Page-level text extractions:
◆ ◆ ◆ ◆

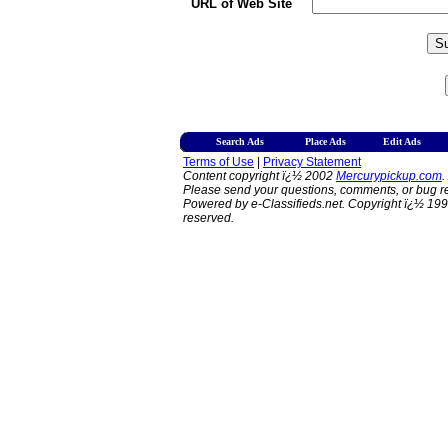
URL of Web Site
Search Ads
Place Ads
Edit Ads
Terms of Use
|
Privacy Statement
Content copyright ï¿½ 2002
Mercurypickup.com
.
Please send your questions, comments, or bug re
Powered by e-Classifieds.net. Copyright ï¿½ 199
reserved.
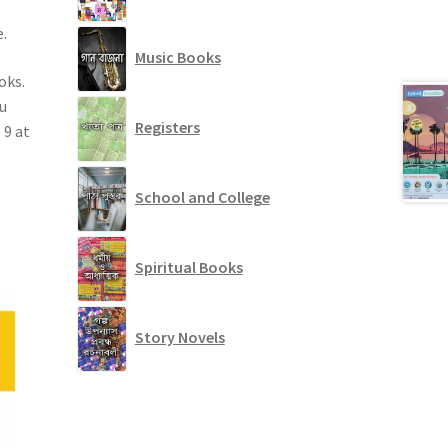
.
Music Books
oks.
u
Registers
 9 at
School and College
Spiritual Books
Story Novels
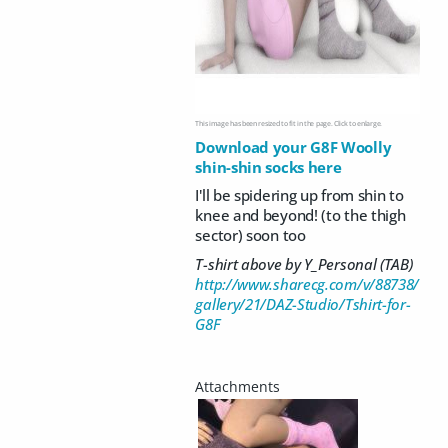
This image has been resized to fit in the page. Click to enlarge.
Download your G8F Woolly
shin-shin socks here
I'll be spidering up from shin to
knee and beyond! (to the thigh
sector) soon too
T-shirt above by Y_Personal (TAB)
http://www.sharecg.com/v/88738/
gallery/21/DAZ-Studio/Tshirt-for-
G8F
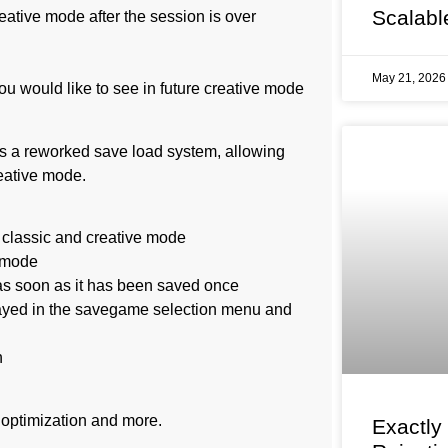
Scalabl
reative mode after the session is over
May 21, 202
ou would like to see in future creative mode
es a reworked save load system, allowing
eative mode.
 classic and creative mode
e mode
 as soon as it has been saved once
layed in the savegame selection menu and
n
 optimization and more.
Exactly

◆ ◆ ◆ ◆

• **Task**: Print once more, exactly, the lines from the one with "School and College" through the last line of the data, both ends included, without any pictures.

• **Solution to the exercise**:
School and College
Spiritual Books
Story Novels
This image has been resized to fit in the page. Click to enlarge.
Download your G8F Woolly
shin-shin socks here
I'll be spidering up from shin to
knee and beyond! (to the thigh
sector) soon too
T-shirt above by Y_Personal (TAB)
http://www.sharecg.com/v/88738/
gallery/21/DAZ-Studio/Tshirt-for-
G8F
Scalabl
reative mode after the session is over
May 21, 202
ou would like to see in future creative mode
es a reworked save load system, allowing
eative mode.
 classic and creative mode
e mode
 as soon as it has been saved once
layed in the savegame selection menu and
n
 optimization and more.
Exactly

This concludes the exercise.